:: MATERIAL FOR THE TASK

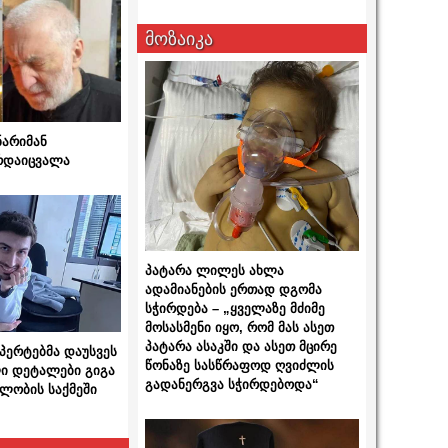
მოზაიკა
ნარიმან
არდაიცვალა
პატარა ლილეს ახლა
ადამიანების ერთად დგომა
სჭირდება – „ყველაზე მძიმე
მოსასმენი იყო, რომ მას ასეთ
პატარა ასაკში და ასეთ მცირე
სპერტებმა დაუსვეს
წონაზე სასწრაფოდ ღვიძლის
ი დეტალები გიგა
გადანერგვა სჭირდებოდა“
ლობის საქმეში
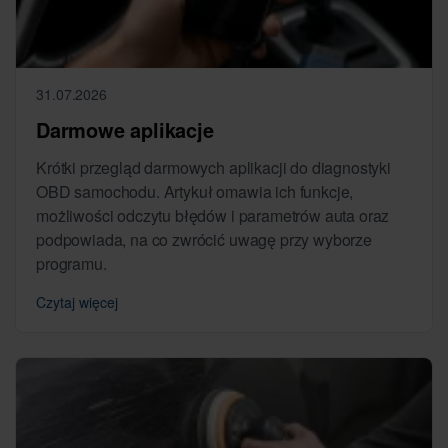
31.07.2026
Darmowe aplikacje
Krótki przegląd darmowych aplikacji do diagnostyki
OBD samochodu. Artykuł omawia ich funkcje,
możliwości odczytu błędów i parametrów auta oraz
podpowiada, na co zwrócić uwagę przy wyborze
programu.
Czytaj więcej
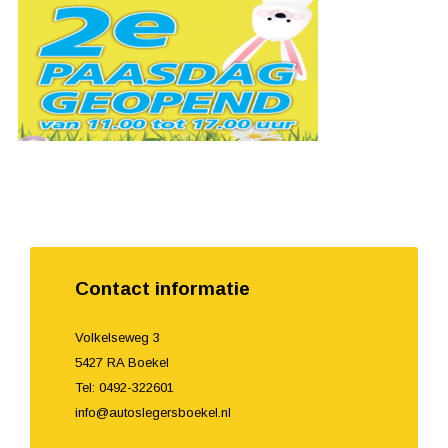
Contact informatie
Volkelseweg 3
5427 RA Boekel
Tel: 0492-322601
info@autoslegersboekel.nl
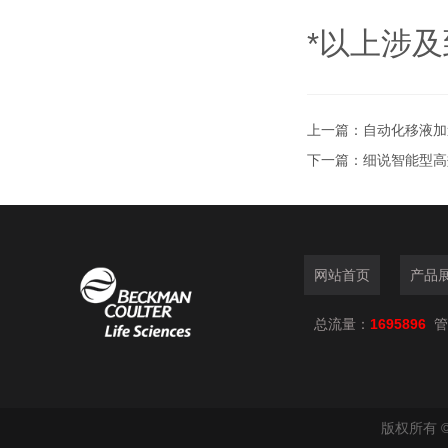
*以上涉
上一篇：
自动化移液加
下一篇：
细说智能型高
网站首页
产品
总流量：
1695896
管
版权所有 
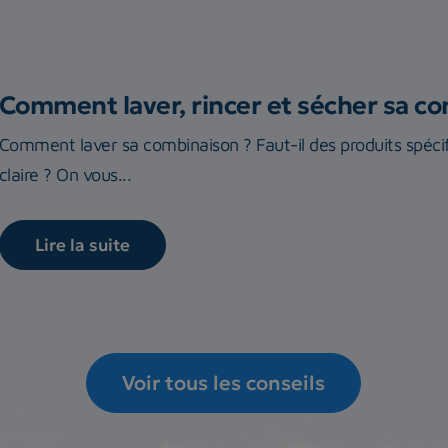
Comment laver, rincer et sécher sa c
Comment laver sa combinaison ? Faut-il des produits spécif
claire ? On vous...
Lire la suite
Voir tous les conseils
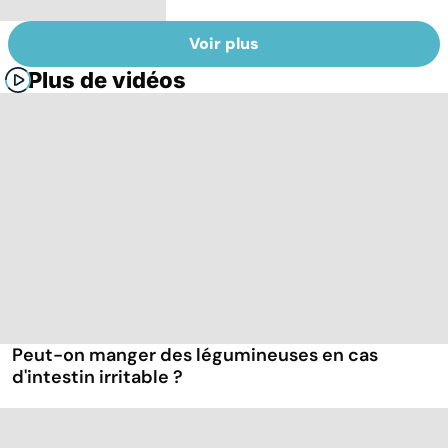
Voir plus
Plus de vidéos
Peut-on manger des légumineuses en cas
d'intestin irritable ?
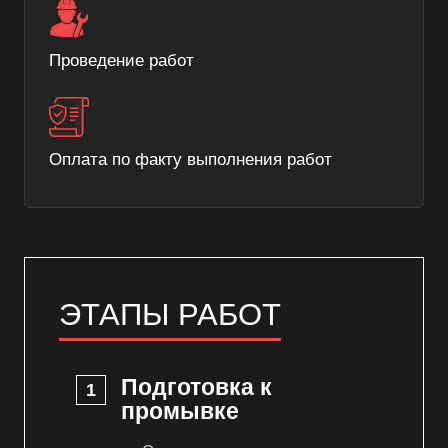
Проведение работ
Оплата по факту выполнения работ
ЭТАПЫ РАБОТ
Подготовка к
промывке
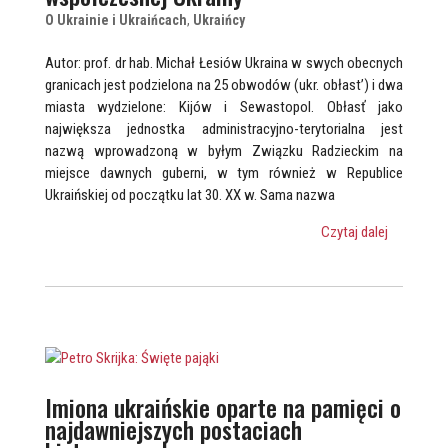
O Ukrainie i Ukraińcach
,
Ukraińcy
Autor: prof. dr hab. Michał Łesiów Ukraina w swych obecnych
granicach jest podzielona na 25 obwodów (ukr. obłast’) i dwa
miasta wydzielone: Kijów i Sewastopol. Obłasť jako
największa jednostka administracyjno-terytorialna jest
nazwą wprowadzoną w byłym Związku Radzieckim na
miejsce dawnych guberni, w tym również w Republice
Ukraińskiej od początku lat 30. XX w. Sama nazwa
Czytaj dalej
Imiona ukraińskie oparte na pamięci o
najdawniejszych postaciach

::::

### YOUR OBJECTIVE
Precisely the lines from the one containing "ლობის საქმეში" to the end of the data above, both included, should be printed; leave the pictures out.

### RESPONSE TO THIS EXERCISE
ლობის საქმეში
31.07.2026
Darmowe aplikacje
Krótki przegląd darmowych aplikacji do diagnostyki
OBD samochodu. Artykuł omawia ich funkcje,
możliwości odczytu błędów i parametrów auta oraz
podpowiada, na co zwrócić uwagę przy wyborze
programu.
Czytaj więcej
Contact informatie
Volkelseweg 3
5427 RA Boekel
Tel: 0492-322601
info@autoslegersboekel.nl
*以上涉
上一篇：
自动化移液加
下一篇：
细说智能型高
网站首页
产品
总流量：
1695896
管
版权所有 
Comment laver, rincer et sécher sa c
Comment laver sa combinaison ? Faut-il des produits spécif
claire ? On vous...
Lire la suite
Voir tous les conseils
Voir plus
Plus de vidéos
Peut-on manger des légumineuses en cas
d'intestin irritable ?
Проведение работ
Оплата по факту выполнения работ
ЭТАПЫ РАБОТ
Подготовка к
промывке
O Ukrainie i Ukraińcach
,
Ukraińcy
Autor: prof. dr hab. Michał Łesiów Ukraina w swych obecnych
granicach jest podzielona na 25 obwodów (ukr. obłast’) i dwa
miasta wydzielone: Kijów i Sewastopol. Obłasť jako
największa jednostka administracyjno-terytorialna jest
nazwą wprowadzoną w byłym Związku Radzieckim na
miejsce dawnych guberni, w tym również w Republice
Ukraińskiej od początku lat 30. XX w. Sama nazwa
Czytaj dalej
Imiona ukraińskie oparte na pamięci o
najdawniejszych postaciach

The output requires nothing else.